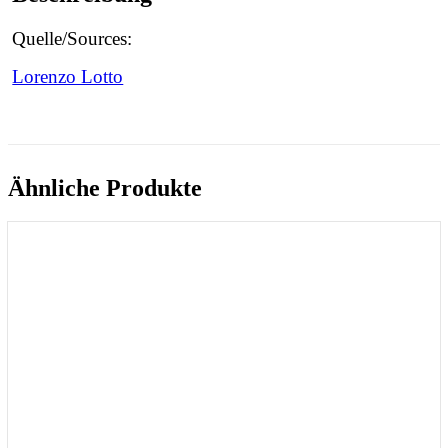
Quelle/Sources:
Lorenzo Lotto
Ähnliche Produkte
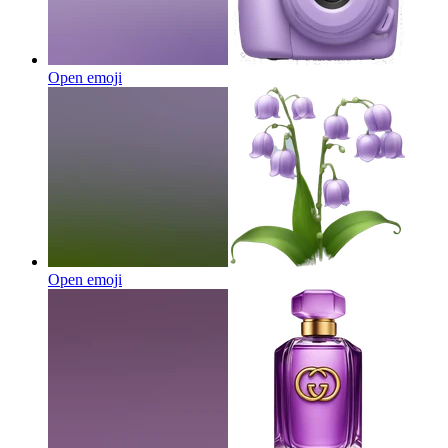
Open emoji
Open emoji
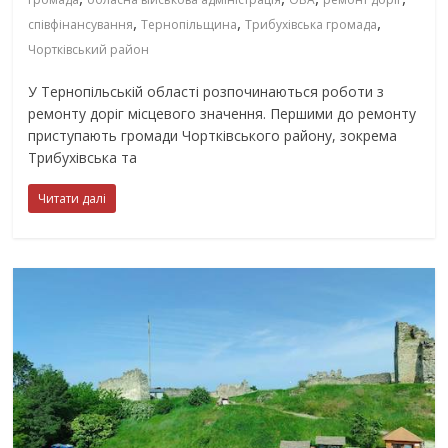
,
,
,
співфінансування
Тернопільщина
Трибухівська громада
Чортківський район
У Тернопільській області розпочинаються роботи з
ремонту доріг місцевого значення. Першими до ремонту
приступають громади Чортківського району, зокрема
Трибухівська та
Читати далі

**Assignment**
Nothing except a number is needed: how many lines of the entries contain the word "Трибухівська"?

**Answer**
2